BookmarkSubscribeRSS Feed
rgdfwfw
Calcite | Level 5

I work in an organization where we are given occupational analysis data for each career field in our organization. The file is sent to us in a CSV file with comma delimiters. These datasets are large - up to 7,000 observations and 3400+ variables.

 

I created a SAS script that reads the datasets in as is and then saves it as a SAS database to serve as both an archive and master database. I then have a step that drops all columns with a certain prefix. This is preferrable because while variable names across different files are not always the exact same, their prefixes are. I end up keeping between 80-120 variables for our purposes. I have avoided using the INFILE step because my data are mixed and because variable names are not always consistent, and they are not always in the same order.

 

The SAS script I created works wonderful for datasets with CSV files that don't have any spaces in the first row (variable name). But I have recently run into some files with empty spaces in the first row. The error I am getting seems to lie in the GETNAMES option.

 

When GETNAMES=NO, SAS successfully reads in all (in this case) 3168 variables (the correct number). The obvious limitation is now my data has no variable names so I can't drop the data I need to drop:

 

proc import datafile="&path\xxxxx.csv" out=xxxxx.xxxxx
    dbms=csv replace;
    getnames=no;
    datarow=2;
run;

 

When GETNAMES=YES, SAS gets angry:

 

proc import datafile="&path\xxxxx.csv" out=xxxxx.xxxxx
    dbms=csv replace;
    getnames=yes;
    datarow=2;
run;

 

Despite me setting DBMS=csv, when it encounters two consecutive commas (e.g., empty space) it interprets the second comma as the name of a numeric variable. Then it drops successive "comma variables"  and then, in one instance, defines a comma as a character variable and then specifies an invalid variable width:

 

1882              informat xxxxx best32. ;
1883              informat ","N best32. ;
1884              informat ","N best32. ;
1885              informat ","N best32. ;
1886              informat xxxxx best32. ;
NOTE: SCL source line.
1887              informat ","N $36. ;
                                ____
                                499
WARNING: Variable ','n has already been defined as numeric.
ERROR 499-185: Width specified for informat  is invalid.

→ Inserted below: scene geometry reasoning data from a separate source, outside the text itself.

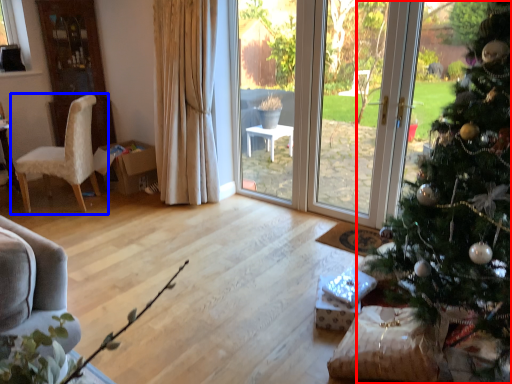 Question: Which point is further to the camera, christmas tree (highlighted by a red box) or chair (highlighted by a blue box)?

Choices:
 (A) christmas tree
 (B) chair

Answer: (B) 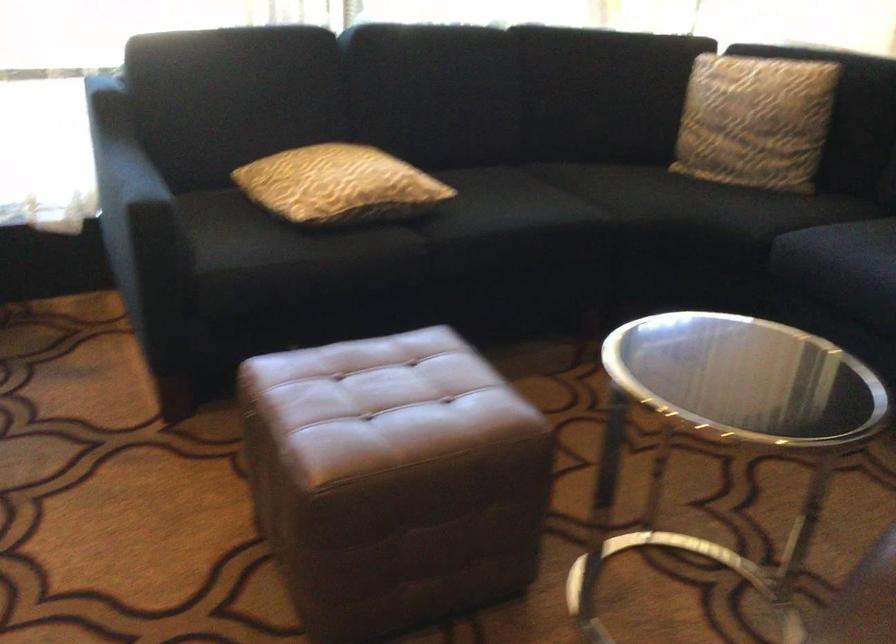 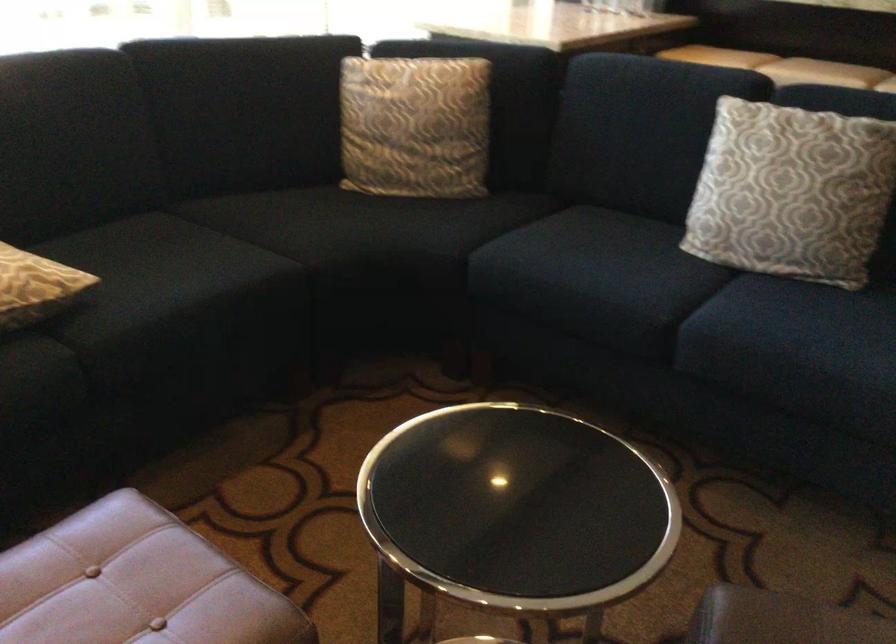 Find the pixel in the second image that matches [753,114] in the first image.

(415, 126) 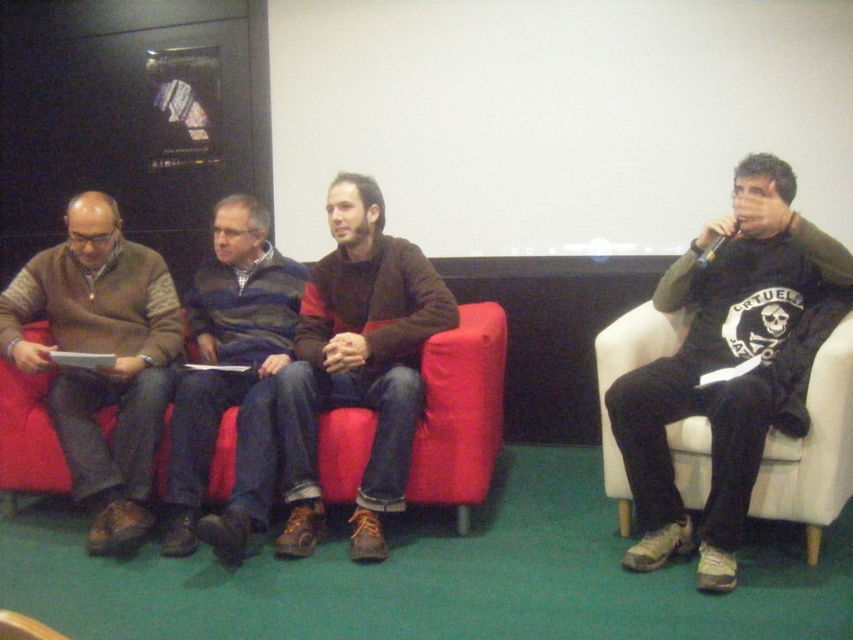 Based on the scene description, which object is narrower between the blue striped sweater at center and the red fabric couch at center?

The blue striped sweater at center is narrower than the red fabric couch at center.

Looking at the scene described, which object is smaller in size between the brown suede jacket at center and the matte brown sweater at left?

The brown suede jacket at center is smaller than the matte brown sweater at left.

1888              informat xxxxx best32. ;
1889              informat VAR1850 $14. ;
1890              informat VAR1851 $17. ;

 

Output further down assignment formats:

 

5050              format xxxxx best12. ;
5051              format ","N best12. ;
5052              format ","N best12. ;
5053              format ","N best12. ;
5054              format xxxxx best12. ;
NOTE: SCL source line.
5055              format ","N $36. ;
                              ____
                              29
WARNING: Variable ','n has already been defined as numeric.
ERROR 29-185: Width specified for format  is invalid.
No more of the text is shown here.